V 33. The perception of the majority, that the officer’s endorsement of Teen Challenge “as complying with the officer’s direction” stopped “short of imposing a mandate,” ignores the one and only context for this conversation to have occurred at all. What is vague to the majority was clear to the trial court and, based on his probation order, contract form, and direc*573tion from the officer, just as clear to defendant. But for the court’s probation order, there was no reason for defendant to converse with the probation officer. But for the officer’s direction that defendant attend counseling pursuant to that order, there was no reason for defendant to inform the officer about his switch to Teen Challenge. There was no evident reason for defendant to attend Teen Challenge except for the court’s order and the officer’s direction that defendant do so.

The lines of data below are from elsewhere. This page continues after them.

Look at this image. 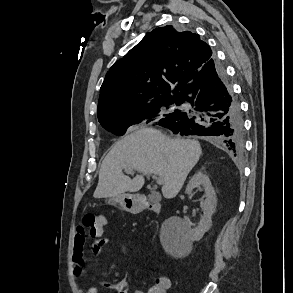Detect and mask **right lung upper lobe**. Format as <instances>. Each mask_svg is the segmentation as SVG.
<instances>
[{"mask_svg": "<svg viewBox=\"0 0 293 293\" xmlns=\"http://www.w3.org/2000/svg\"><path fill=\"white\" fill-rule=\"evenodd\" d=\"M213 58L198 34L172 25L154 29L107 72L100 88L98 118L176 100Z\"/></svg>", "mask_w": 293, "mask_h": 293, "instance_id": "1", "label": "right lung upper lobe"}]
</instances>
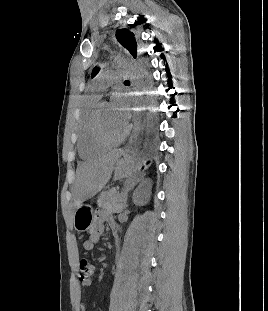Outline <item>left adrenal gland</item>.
I'll return each mask as SVG.
<instances>
[{
  "label": "left adrenal gland",
  "mask_w": 268,
  "mask_h": 311,
  "mask_svg": "<svg viewBox=\"0 0 268 311\" xmlns=\"http://www.w3.org/2000/svg\"><path fill=\"white\" fill-rule=\"evenodd\" d=\"M142 178H143V177H141V178H139V177H134L133 179H131V180H129V181L127 182L126 188H125V190H124V196L126 197V199H127V197H128V192H129L130 190H132V189L135 187V185H136L137 183H139V182L142 180ZM125 207H128V205L126 204Z\"/></svg>",
  "instance_id": "obj_1"
}]
</instances>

¶ 34. The majority’s focus on the written probation contract and this Court’s decision in Isbrandtsen v. North Branch Corp., 150 Vt. 575, 556 A.2d 81 (1988), is the wrong road for this case. But even if Isbrandtsen did govern these facts, defendant’s counseling violation should still be affirmed. Isbrandtsen calls for the use of extrinsic evidence to interpret an ambiguous writing. See 150 Vt. at 579, 556 A.2d at 85 (directing use of “subordinate rules of construction” to interpret ambiguous contract terms). Assuming, as the majority does, that the phrase “currently in treatment @ Teen Challenge” is ambiguous, the probation officer’s testimony as to the surrounding circumstances and substance of the oral probation contract was not. This Court has long held it “appropriate, when inquiring into the existence of ambiguity, for a court to consider the circumstances surrounding the making of the agreement.” Id. at 579, 556 A.2d at 84. The testimony supported the probation requirement, the probation requirement supported the court’s findings, and defendant’s failure to attend supported the court’s conclusion that he violated probation.

¶ 35. It is not a finer point of the Geneva Convention we are interpreting, but an everyday probation condition. Its terms and requirements were plain enough to the defendant, the officer, and the court. Accordingly, I would affirm defendant’s violation of probation for failure to attend counseling.

¶ 36.1 am authorized to state that Chief Justice Reiber joins in this dissent.

It should be noted that in Peck the defendant did sign a probation contract requiring him to attend counseling, a fact on which this Court also relied in affirming the violation. Id. at 620, 547 A.2d at 1331. We emphasized, however, that the contract required the defendant to complete the counseling “to the full satisfaction of [the] probation officer,” the meaning of which the probation officer communicated orally to the defendant. Id. The defendant’s failure to abide by his probation officer’s verbal instructions, therefore, was the basis of his violation. Id.

To be clear, the requirement was to attend counseling, not to attend Teen Challenge. Defendant could have satisfied this requirement by attending counseling at another program approved by his probation officer.